A common problem with electrodes is finding the right places to attach them for maximum relief and benefit when using a TENS unit for foot pain. It’s a process of trial and error – even for Doctors, Physical therapists and other health care professionals. This applies to EMS and other Neurostimulation modes as well.
Using a TENS Unit For Foot Pain – Enter the Advanced Foot Energizer
Using the Advanced Foot Energizer as a TENS and EMS unit for foot pain is marvelous for the simple reason it eliminates placement guess work and treats the entire area evenly. It’s the special plantar foot pads that allow the Energizer to perform as large foot fitting electrodes.
The bottom of our feet is like a fuse box. There are several pressure points on the bottom of our feet and these pressure points are associated with other parts of out body. By stimulating the pressure points the body part associated with the pressure point is also stimulated. The Advanced Foot Energizer stimulates these pressure points while at the same time activating your circulation in your feet and legs. It is by far the easiest method of using a tens unit for foot pain.
The foot pads on the Advanced Foot Energizer are divided into different areas that target individual parts of your feet. Chinese medicine traditionally refers to these areas as “foot meridians”. In reflexology, the understanding is that all the different parts of your body are connected to the soles of your feet.
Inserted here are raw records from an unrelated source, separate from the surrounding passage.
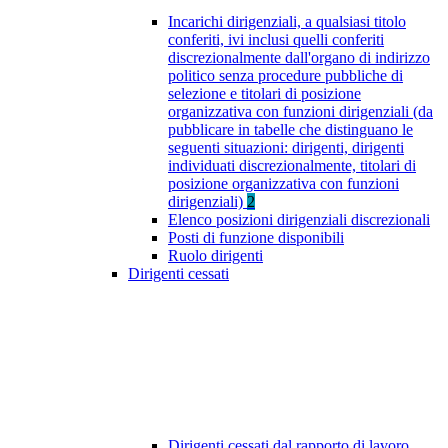
Incarichi dirigenziali, a qualsiasi titolo
conferiti, ivi inclusi quelli conferiti
discrezionalmente dall'organo di indirizzo
politico senza procedure pubbliche di
selezione e titolari di posizione
organizzativa con funzioni dirigenziali (da
pubblicare in tabelle che distinguano le
seguenti situazioni: dirigenti, dirigenti
individuati discrezionalmente, titolari di
posizione organizzativa con funzioni
dirigenziali)
2
Elenco posizioni dirigenziali discrezionali
Posti di funzione disponibili
Ruolo dirigenti
Dirigenti cessati
Dirigenti cessati dal rapporto di lavoro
Stimulating the specific areas of the bottom of your feet can help to improve your overall health. Because it uses this unique combination of both Western and Chinese medicine techniques the Advanced Foot Energizer is an excellent choice for treating feet that are tired and painful.
Please note that if you have neuropathy you may not feel the stimulation right away, even at full strength. Customers report either feeling the stimulation immediately to up to two weeks before feeling the sensation with consistent use. Take it at your pace but use it at lease once or twice per day for at least 25 minutes. Consistent use is the key; don’t expect to get the same results sitting down for two hours once a week as you would if you used the Advanced Foot Energizer 25 minutes every day. You may also use the body pads to apply stimulation concurrently to your calf muscles increasing the circulation even further. If you suspect you have or have been diagnosed with neuropathy visit with your doctor about using electrical stimulation for your feet.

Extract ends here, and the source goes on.